■ **DIRECTIONS FOR THIS TASK**:
The output should hold exactly, and only, the lines from the line bearing "Identify the location" through the last line of the listing below, and no pictures.

■ **DATA FOR THE TASK**:

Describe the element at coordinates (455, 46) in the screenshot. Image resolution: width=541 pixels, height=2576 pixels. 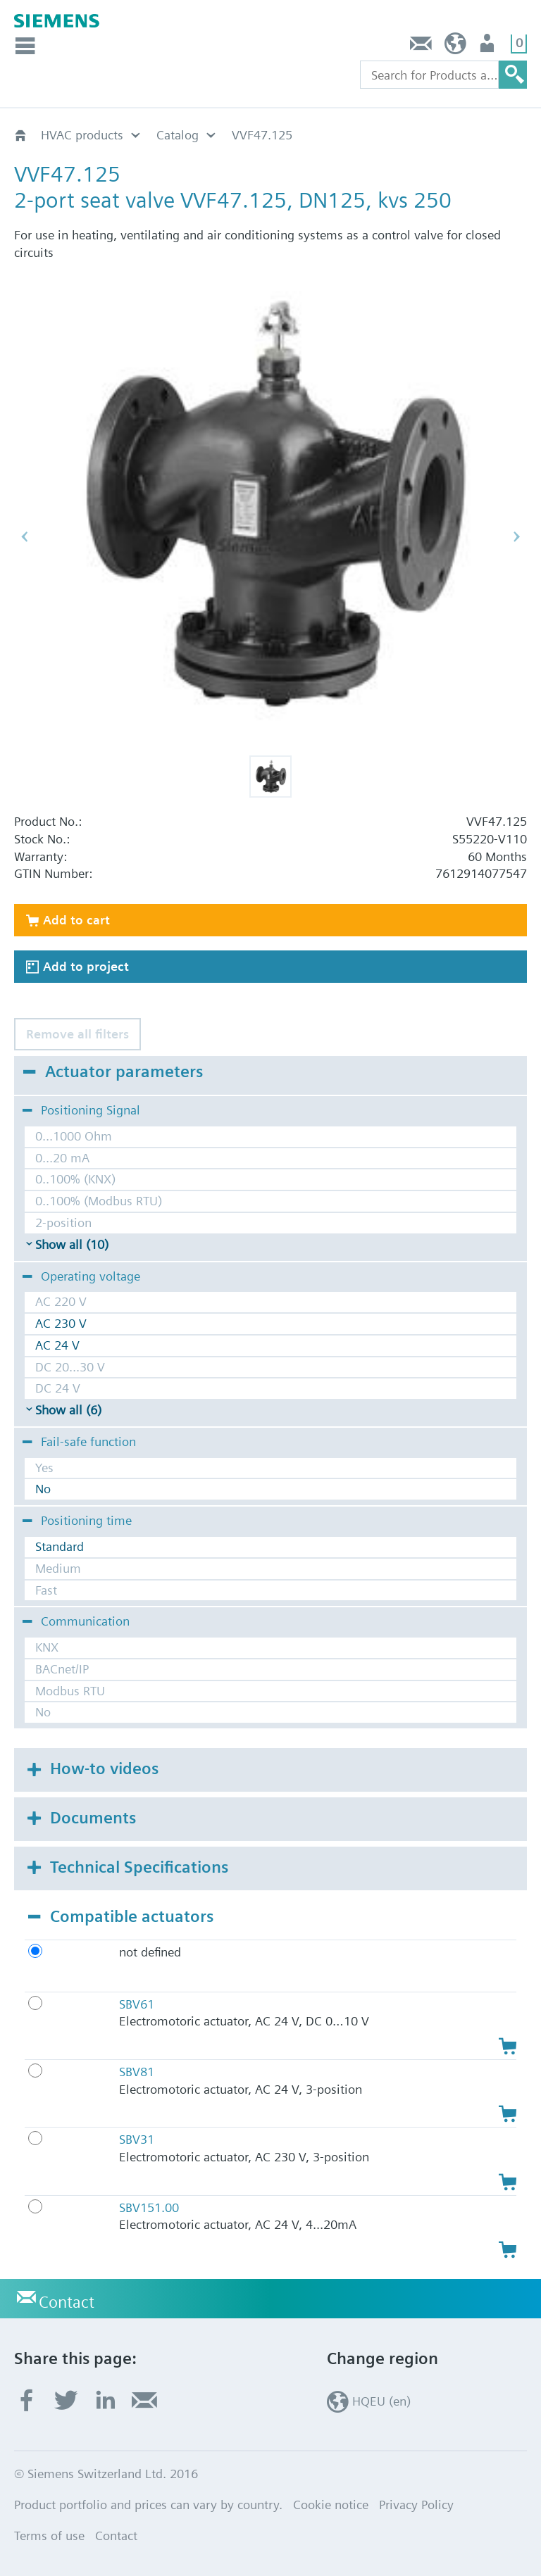
I see `HQEU (en)` at that location.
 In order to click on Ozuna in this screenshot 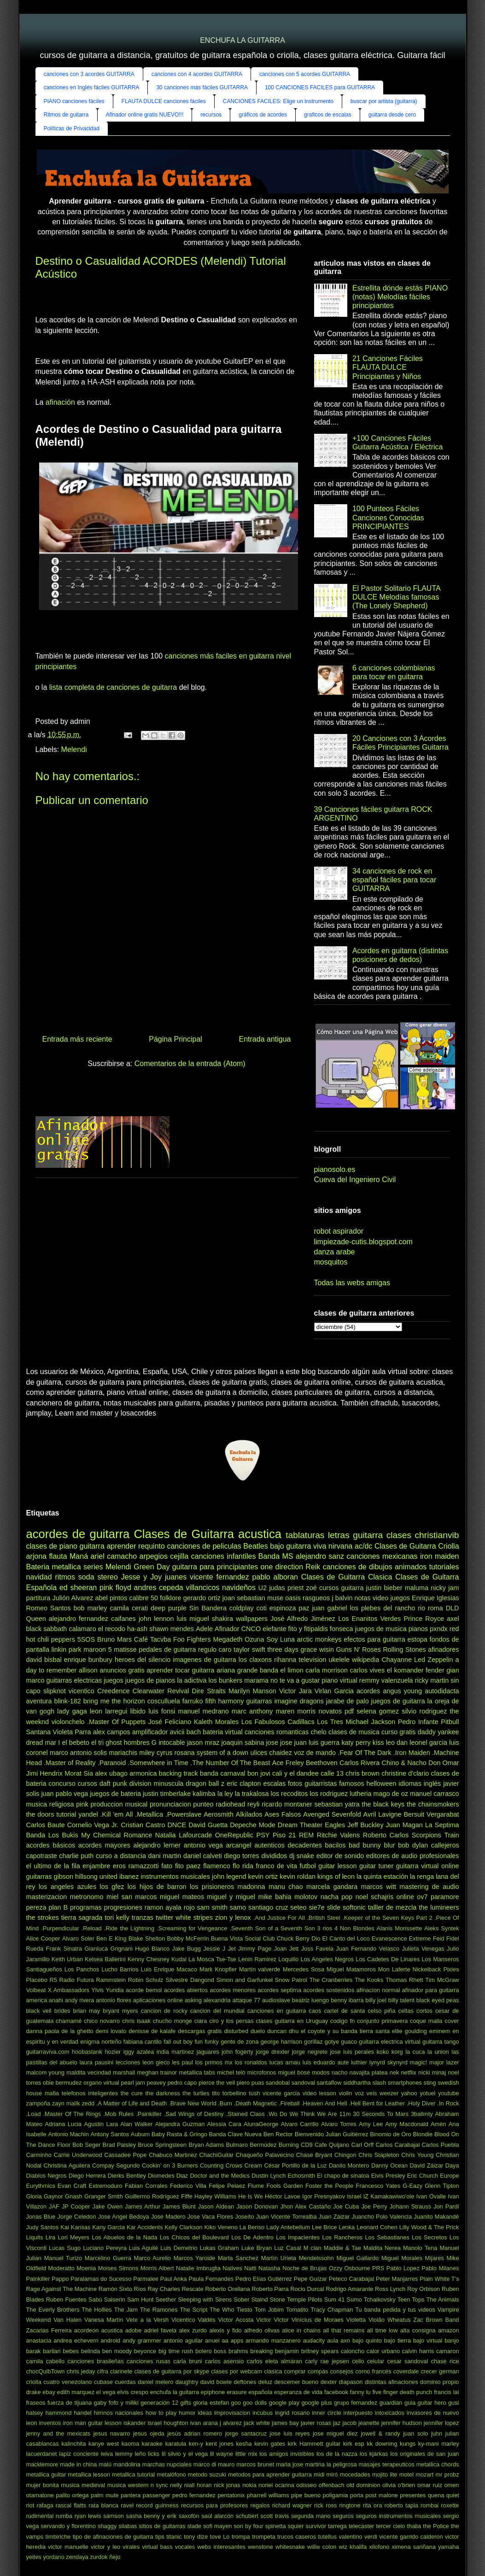, I will do `click(254, 1639)`.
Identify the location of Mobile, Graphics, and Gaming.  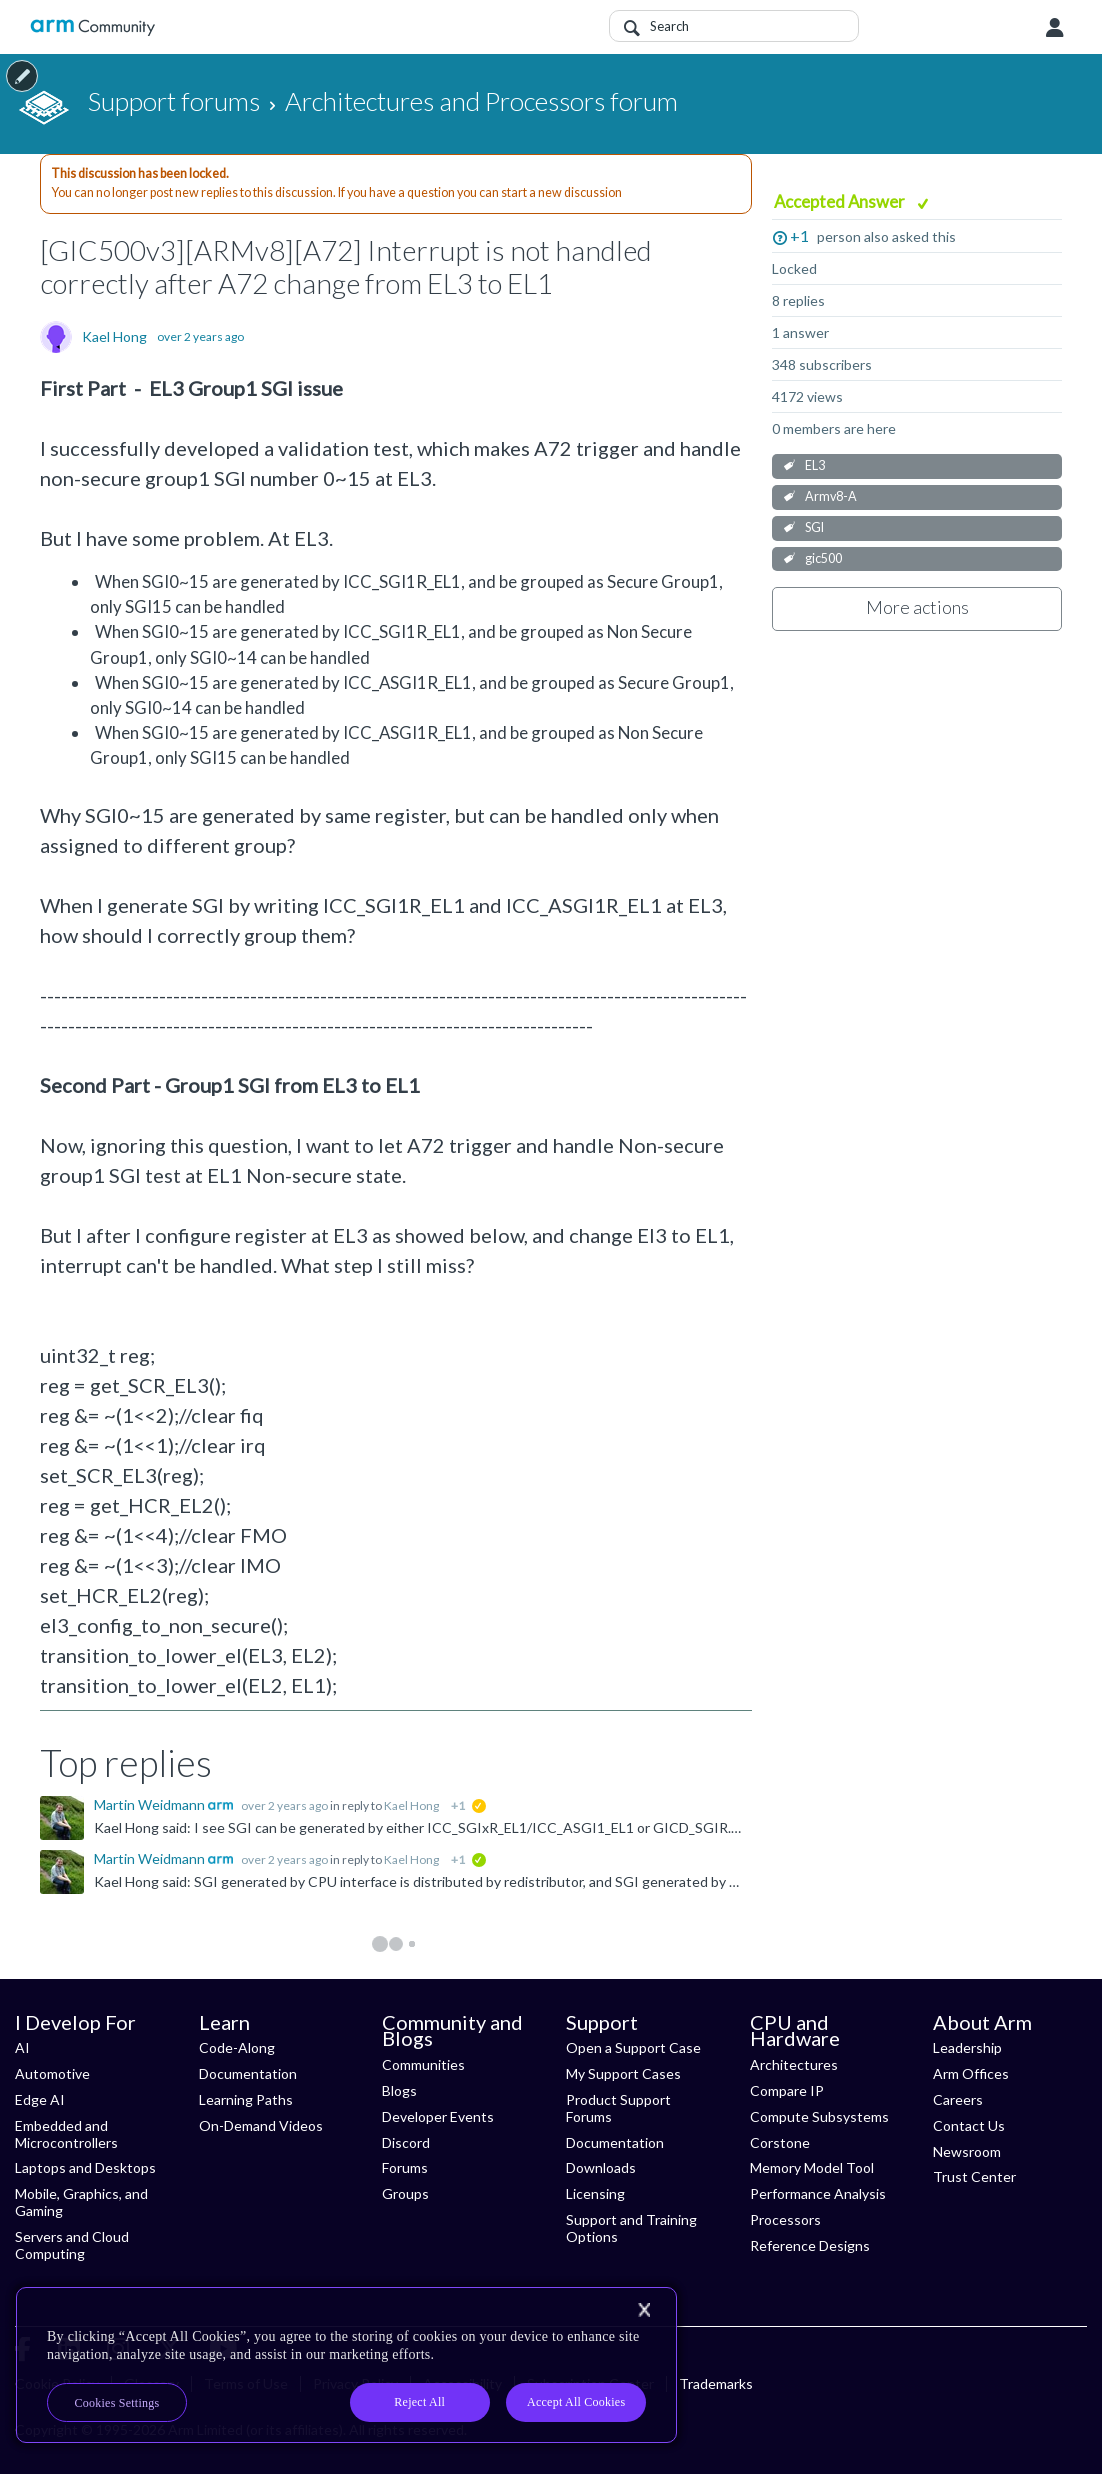
(81, 2202).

■ **SOLVED PROBLEM**:
Identify the location of Mobile, Graphics, and Gaming.  
(81, 2202).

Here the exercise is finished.